EXERCISE AIM: An exact copy of the line containing "智慧农业(数字乡村)创新大赛的推荐官，捷佳润数字果园创始人" and of every line after it, through the last line of the material, is what should be returned.

AVAILABLE DATA:
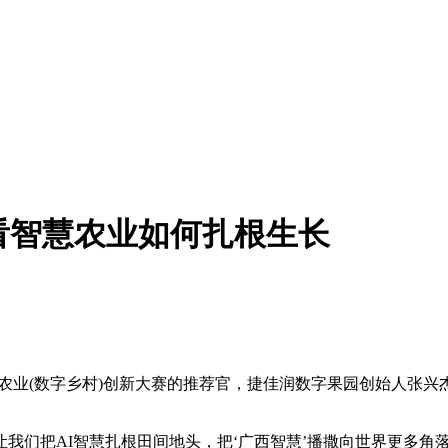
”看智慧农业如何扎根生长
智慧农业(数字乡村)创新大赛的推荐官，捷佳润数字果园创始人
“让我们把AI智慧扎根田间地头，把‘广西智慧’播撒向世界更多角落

ANSWER FOR THE TASK:
智慧农业(数字乡村)创新大赛的推荐官，捷佳润数字果园创始人
“让我们把AI智慧扎根田间地头，把‘广西智慧’播撒向世界更多角落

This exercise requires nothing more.